Makowsky: A look at football’s turnover

April 11, 2011, 1:45 a.m.

One of the little secrets obscured by a returning Heisman finalist and a presumptive preseason top-10 ranking is that the turnover within the Stanford football program has been tremendous. Half of last year’s starters will not return. It makes for an exciting if not uncertain off-season: Stanford has been stockpiling young talent, but many of those players lack significant (if any) game experience. The culmination of spring ball with Saturday’s “game” at Kezar allows a chance to evaluate the current state of the position battles.

Shall we?

Back-up Quarterback
Replacing: Alex Loukas
Candidates: Robbie Picazo and Josh Nunes

What was once a completely open competition has become a two-man race. Brett Nottingham still needs more conditioning, and Darren Daniel appears to have made a full transition to wide receiver. David Olson isn’t in the picture. Picazo and Nunes, both redshirt freshmen, have divergent tales: Picazo was a walk-on, while Nunes was a four-star recruit. Both head coach David Shaw and offensive coordinator Pep Hamilton give the edge to Nunes, but it’s close, and Picazo shined brightly in the final open practice and the spring game. The knock on Picazo has long been his arm strength, but he was rifling passes across the field on Saturday.
Verdict: To Be Decided


Replacing: Owen Marecic
Candidates: Ryan Hewitt, Geoff Meinken and Lee Ward

Cue the obligatory statement about no one being able to replace Marecic. Hewitt has emerged as one of the more essential talents on the Cardinal team–“versatility” is the term generally used to describe him, and with good reason. A tight-end recruit, he has developed his lead blocking while demonstrating an ability to catch passes both out of the backfield and split wide. He’s even taken a few hand-offs, and is the leader in the clubhouse. Meinken, a recruited defensive end, is a bit more of a bull than Hewitt and is also developing his pass-catching abilities.

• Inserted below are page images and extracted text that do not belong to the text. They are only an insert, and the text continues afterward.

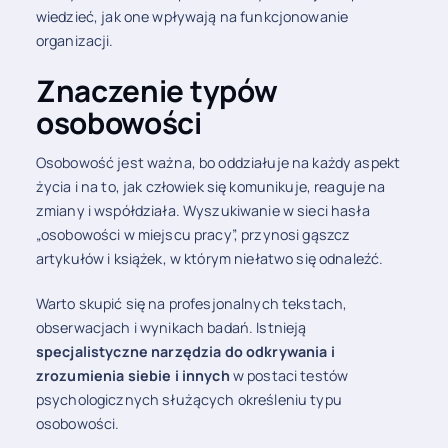
wiedzieć, jak one wpływają na funkcjonowanie
organizacji.
Znaczenie typów
osobowości
Osobowość jest ważna, bo oddziałuje na każdy aspekt
życia i na to, jak człowiek się komunikuje, reaguje na
zmiany i współdziała. Wyszukiwanie w sieci hasła
„osobowości w miejscu pracy”, przynosi gąszcz
artykułów i książek, w którym niełatwo się odnaleźć.
Warto skupić się na profesjonalnych tekstach,
obserwacjach i wynikach badań. Istnieją
specjalistyczne narzędzia do odkrywania i
zrozumienia siebie i innych
w postaci testów
psychologicznych służących określeniu typu
osobowości.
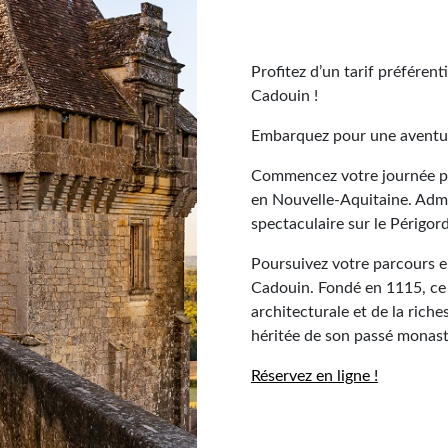
Profitez d’un tarif préférent
Cadouin !
Embarquez pour une aventure
Commencez votre journée pa
en Nouvelle-Aquitaine. Admir
spectaculaire sur le Périgord
Poursuivez votre parcours en
Cadouin. Fondé en 1115, ce 
architecturale et de la ric
héritée de son passé monast
Réservez en ligne !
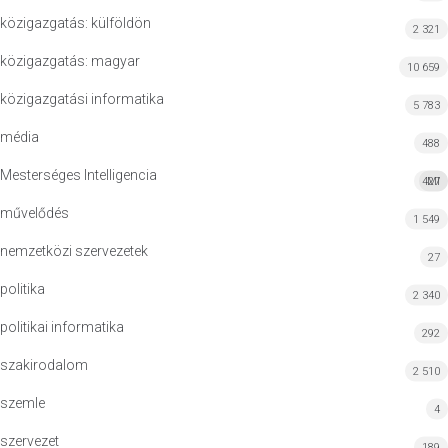
közigazgatás: külföldön
2 321
közigazgatás: magyar
10 659
közigazgatási informatika
5 783
média
488
Mesterséges Intelligencia
427
MI
művelődés
1 549
nemzetközi szervezetek
27
politika
2 340
politikai informatika
292
szakirodalom
2 510
szemle
4
szervezet
189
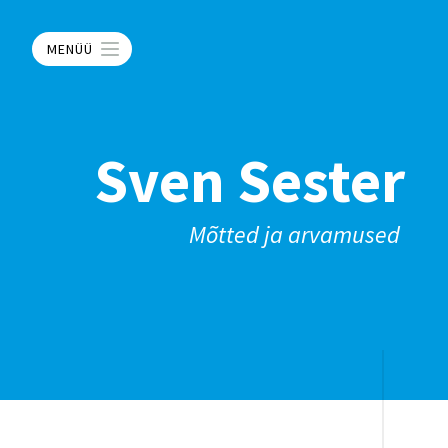
MENÜÜ
Sven Sester
Mõtted ja arvamused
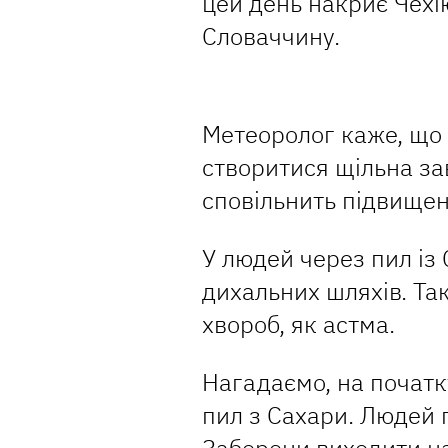
цей день накриє Чехі
Словаччину.
Метеоролог каже, що 
створитися щільна зав
сповільнить підвище
У людей через пил із
дихальних шляхів. Та
хвороб, як астма.
Нагадаємо, на початк
пил з Сахари. Людей 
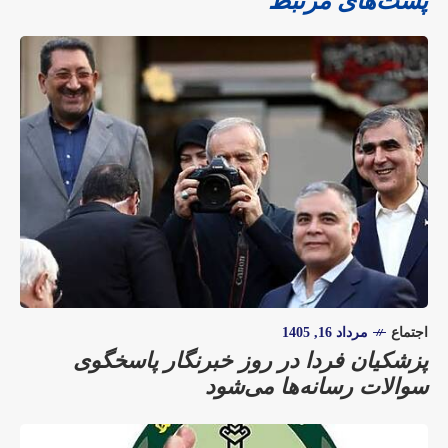
پست‌های مرتبط
اجتماع
مرداد 16, 1405
پزشکیان فردا در روز خبرنگار پاسخگوی
سوالات رسانه‌ها می‌شود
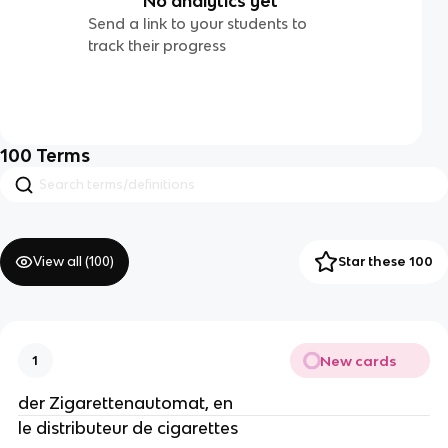
No analytics yet
Send a link to your students to
track their progress
100
Terms
View all (
100
)
Star these 100
New cards
1
der Zigarettenautomat, en
le distributeur de cigarettes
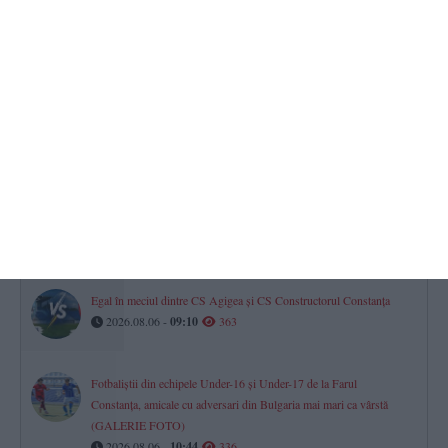
Eșec în negocierile de la CT BUS
Angajații au rămas fără Contract Colectiv de Muncă. Riscul unei
noi greve la Constanța
2026.08.06 -
11:20
390
Superliga 2026/2027
Când susține Farul Constanța meciul cu FC Argeș, din etapa a
cincea
2026.08.06 -
10:09
378
Egal în meciul dintre CS Agigea și CS Constructorul Constanța
2026.08.06 -
09:10
363
Fotbaliștii din echipele Under-16 și Under-17 de la Farul
Constanța, amicale cu adversari din Bulgaria mai mari ca vârstă
(GALERIE FOTO)
2026.08.06 -
10:44
336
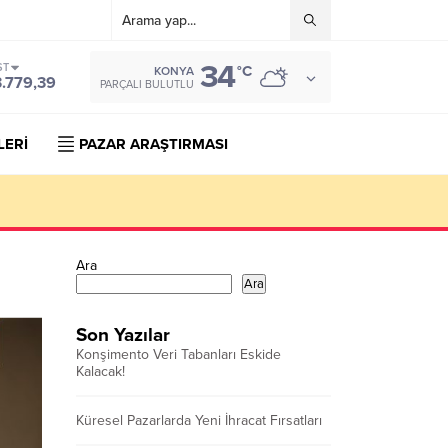
34
ST
°C
KONYA
3.779,39
PARÇALI BULUTLU
LERİ
PAZAR ARAŞTIRMASI
Ara
Ara
Son Yazılar
Konşimento Veri Tabanları Eskide
Kalacak!
Küresel Pazarlarda Yeni İhracat Fırsatları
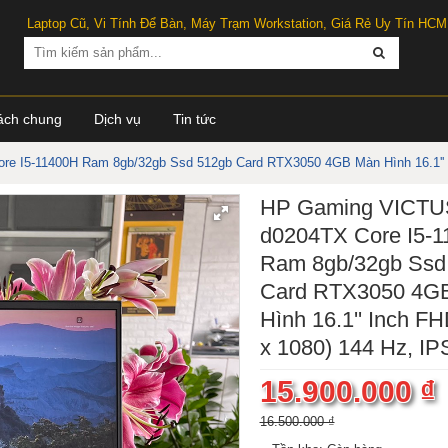
Laptop Cũ, Vi Tính Để Bàn, Máy Trạm Workstation, Giá Rẻ Uy Tín HCM
ách chung
Dịch vụ
Tin tức
e I5-11400H Ram 8gb/32gb Ssd 512gb Card RTX3050 4GB Màn Hình 16.1'' I
HP Gaming VICTU
d0204TX Core I5-
Ram 8gb/32gb Ssd
Card RTX3050 4G
Hình 16.1'' Inch F
x 1080) 144 Hz, IP
15.900.000 ₫
16.500.000 ₫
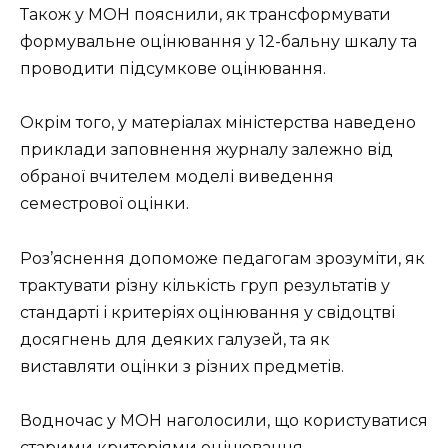
Також у МОН пояснили, як трансформувати
формувальне оцінювання у 12-бальну шкалу та
проводити підсумкове оцінювання.
Окрім того, у матеріалах міністерства наведено
приклади заповнення журналу залежно від
обраної вчителем моделі виведення
семестрової оцінки.
Роз’яснення допоможе педагогам зрозуміти, як
трактувати різну кількість груп результатів у
стандарті і критеріях оцінювання у свідоцтві
досягнень для деяких галузей, та як
виставляти оцінки з різних предметів.
Водночас у МОН наголосили, що користуватися
старими критеріями оцінювання,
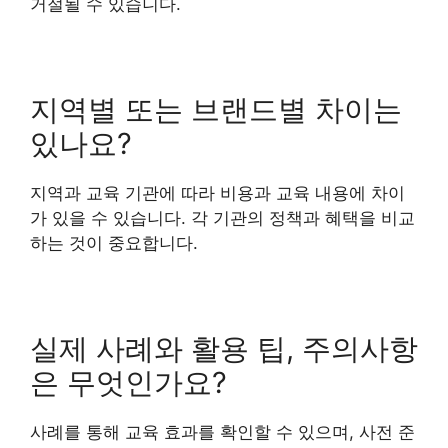
거절될 수 있습니다.
지역별 또는 브랜드별 차이는
있나요?
지역과 교육 기관에 따라 비용과 교육 내용에 차이
가 있을 수 있습니다. 각 기관의 정책과 혜택을 비교
하는 것이 중요합니다.
실제 사례와 활용 팁, 주의사항
은 무엇인가요?
사례를 통해 교육 효과를 확인할 수 있으며, 사전 준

Ward appears to be the most traditional fullback of the bunch, but Hewitt and Meinken make snaps hard to come by.
Verdict: Hewitt will have top billing, but all should get chances.


Wide Receiver
Replacing: Doug Baldwin and Ryan Whalen
Candidates: Jamal-Rashad Patterson, Griff Whalen, David Terrell and Darren Daniel

Baldwin and Ryan Whalen started the entirety of last season, but Baldwin was largely in that position because of Chris Owusu’s chronic injuries; when Owusu is healthy, as he should be for the fall, he is a starter. Griff Whalen (no relation) is the most ideal No. 2 WR on the roster, and Patterson, a hyped recruit who has taken a few years to master the system, has come on strong in the absence of Owusu during spring practices, demonstrating dynamic ability. Daniel is still in the process of transitioning, but he has the height and running savvy coaches salivate over. Terrell has playmaker ability.
Verdict: Those should be the top five WRs come fall, with Owusu and Whalen starting and Patterson in the No. 3 role. Daniel’s progression is a must-watch.


Right Tackle
Replacing: Derek Hall
Candidates: Tyler Mabry, Cameron Fleming and David Yankey

Mabry is the elder statesman of the group and has been spending most of his time with the first team, but the other contenders have gotten reps there, too, and Fleming has the ideal tackle’s frame, while Yankey played as a true freshman. This is far too close to call and much like the right-tackle battle last season, will go into summer camp.
Verdict: To Be Decided


Left Guard
Replacing: Andrew Phillips
Candidates: Kevin Danser

Game over. Barring injury, Danser will be the starter.
Verdict: Danser


Replacing: Chase Beeler
Candidates: Khalil Wilkes and Sam Schwartzstein

Schwartzstein appears to have taken a bit of a lead, but it’s by no means a done deal. Wilkes switched jerseys at halftime to play with the first team during the spring game. This could still swing either way.
Verdict: To Be Decided


Defensive End
Replacing: Brian Bulcke
Candidates: Ben Gardner

See: Left Guard.
Verdict: Gardner


Nose Tackle
Replacing: Sione Fua
Candidates: Terrence Stephens, David Parry and Henry Anderson

Stephens entered spring ball as the leader, but both Parry and Anderson showed enough during the practice sessions to make it contentious, and during the final open practice, reps were split pretty evenly. But Stephens took almost all of the first team snaps during the spring game and is the only player on scholarship who fits the profile of a true nose tackle.
Verdict: Stephens should win the job, with Anderson seeing time at both tackle and end.


Outside Linebacker
Replacing: Tom Keiser
Candidates: Alex Debniak, Trent Murphy and Blake Lueders

At the beginning of spring practice, Shaw expressed a desire for Lueders to win a starting role, but he spent most of his time running with the second team. Both Debniak and Murphy have spent time with the first team but have battled injuries throughout their early careers. Debniak is a more prototypical linebacker, while Murphy is a gigantic specimen who would project to a 4-3 DE; both have played with their hands on the ground. With Chase Thomas sitting out the spring game, Murphy and Debniak each got extended playing time, but as it stands, Debniak appears to have a slight upper hand. Incoming freshman James Vaughters may get a look, too, but the climb is steep.
Verdict: To Be Decided


Inside Linebacker
Replacing: Owen Marecic
Candidates: Max Bergen, Jarek Lancaster and AJ Tarpley

Bergen led the Cardinal in tackling for a short time last season as the starter in Shayne Skov’s brief absence. Lancaster has been a special teams maven for Stanford, and Tarpley was one of the Cardinal’s top performers during the spring game–the true freshman demonstrated a nose for the ball and an ability to cover a significant amount of ground. Vaughters, a top recruit, will be in consideration here in addition to the outside.
Verdict: It’s Bergen’s spot to lose, but not entirely determined.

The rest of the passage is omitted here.